Love, Education and Giving Back: An El Paso Family

We grew up with very little financial resources, but were rich in the love and support of our parents. They encouraged us to focus on and devote our lives to education and service. After completing our education, we carried that focus and devotion into our careers. The three of us have committed our work to providing opportunities and support to students in higher education.

Like many others in El Paso, life hasn’t always been easy for our family. It was filled with challenges and difficult times. Our sister, Amanda Dawn Cervantes, passed away from heart failure as an infant before we were born. Since her passing, our father has survived multiple bouts of melanoma cancer.

We can recall the pain of watching our father pack up to drive to Houston for treatment at the MD Anderson Cancer Center throughout our childhood. Families shouldn’t have to deal with that uncertainty apart, but we had no choice and so we did. We’re grateful our father returned each time after treatment and continued to push us to remain focused on education and service.

Together, Mom and Dad led by example. They survived life’s hardships, including the loss of a child and aggressive cancer diagnoses, while sometimes struggling to make ends meet. And yet, they regularly gave money to MD Anderson and to the March of Dimes toward cancer treatment and birth defect prevention, respectively. They did this knowing any gift could make a difference for a family in need.

Over the years, it’s been amazing to see the positive impact community leaders in El Paso have made through their gifts.
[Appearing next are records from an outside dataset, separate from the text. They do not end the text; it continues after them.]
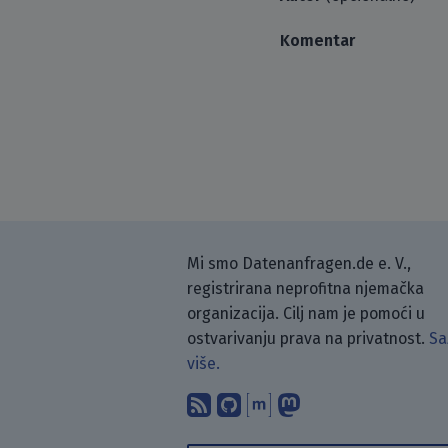
Komentar
Mi smo Datenanfragen.de e. V.,
registrirana neprofitna njemačka
organizacija. Cilj nam je pomoći u
ostvarivanju prava na privatnost.
Sa
više.
Pretplati se na naš blo
Pronađi nas na Git
Raspravljaj s n
Prati nas na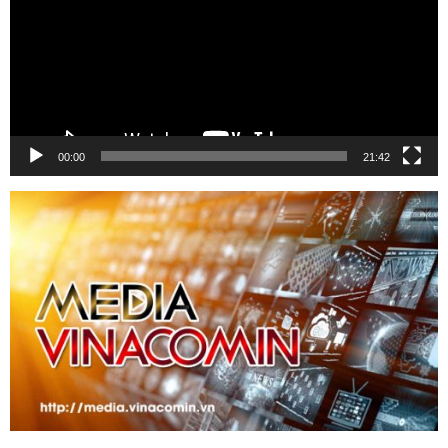
00:00
21:42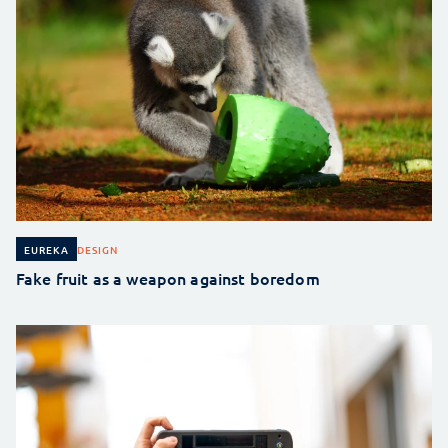
DESIGN
EUREKA
Fake fruit as a weapon against boredom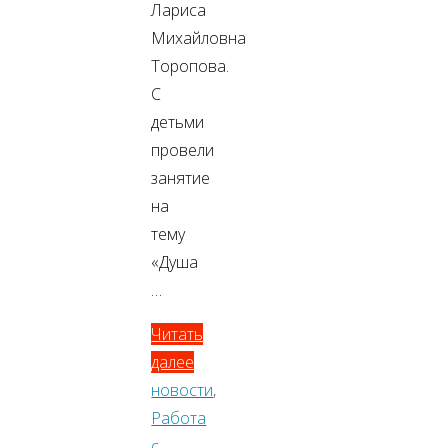
Лариса
Михайловна
Торопова.
С
детьми
провели
занятие
на
тему
«Душа
…
Читать
далее
новости
,
Работа
с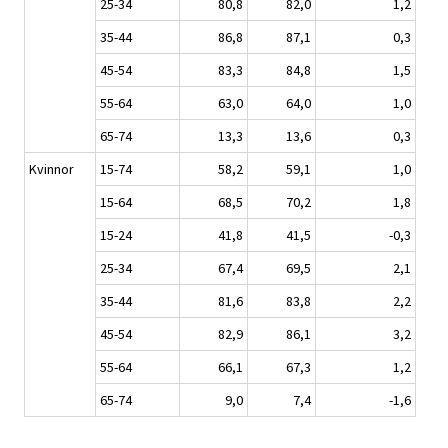
25-34
80,8
82,0
1,2
35-44
86,8
87,1
0,3
45-54
83,3
84,8
1,5
55-64
63,0
64,0
1,0
65-74
13,3
13,6
0,3
Kvinnor
15-74
58,2
59,1
1,0
15-64
68,5
70,2
1,8
15-24
41,8
41,5
-0,3
25-34
67,4
69,5
2,1
35-44
81,6
83,8
2,2
45-54
82,9
86,1
3,2
55-64
66,1
67,3
1,2
65-74
9,0
7,4
-1,6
While we lack the resources to give back in the same way, our parents taught us that it doesn’t matter how much you give, what truly matters is that you simply give.

Though we’ve dedicated our lives to service and students individually, we’ve recently decided to follow our parents’ example and give back to our community together as siblings. Later this year, we will announce a scholarship for Foster School of Medicine students from El Paso that honors our parents’ lives and our sister’s memory. The long-term goal is to support our Borderplex community that we were lucky to be born into by helping to grow our own future physicians through world-class health education.

We remember the early grassroots movements for a four-year medical school in El Paso. Today, we’re awestruck to see how the Foster School of Medicine has evolved into Texas Tech Health El Paso with a nursing school, dental school and biomedical sciences graduate school. Along with the incoming Steve and Nancy Fox Cancer Center, we can say this is what we, and so many others, wanted for El Paso long ago.

We knew then, and still believe, that El Paso deserves what Los Angeles, New York and Chicago have. We deserve a vibrant community with a focus on health sciences and ample health care access for everyone. El Paso deserves the type of excellent cancer centers available in other large metropolitan areas. Because of the strides made and through community giving, we believe families experiencing health obstacles like we did will be able to receive the care they need here at home.

To help fund the education of a future doctor, who may one day treat patients like our father and sister, is a special accomplishment and an honor. Encouraging El Paso students, the way our parents encouraged us, not only continues our parents’ legacy but also furthers the city’s destiny for a healthier, more prosperous Borderplex. Since, El Paso students are more likely to stay close to home and help our community to practice, we know our gift will lead to advances in health care in our Borderplex.

While we hope our ability to give grows, we know our first scholarship, and all local charitable giving, supports the people and economic development of El Paso. Giving provides opportunities. We hope our scholarship plays a part in inspiring and encouraging El Paso students toward the health care field, to learn in a quality academic health care program like those offered at Texas Tech Health El Paso. We hope it supports more El Paso students to opt to dedicate their careers to serving the people of our community, and to consider supporting the academic endeavors of more future El Paso health professionals.

If there’s one characteristic about our family, and all El Pasoans, it’s that we have each-others’ and our community’s back. We do what we can to ensure the best future for our children and future generations.

Aaron Daniel Cervantes, J.D., is an executive director of development at the University of California Los Angeles.

Alyssa Cervantes Benavides, Ph.D., M.P.A., is managing director of the Office of Interprofessional Education at Texas Tech University Health Sciences Center El Paso.

Andrew David Cervantes, M.B.A., is a senior college alumni advisor at San Antonio Independent School District and an adjunct faculty member at Alamo Colleges.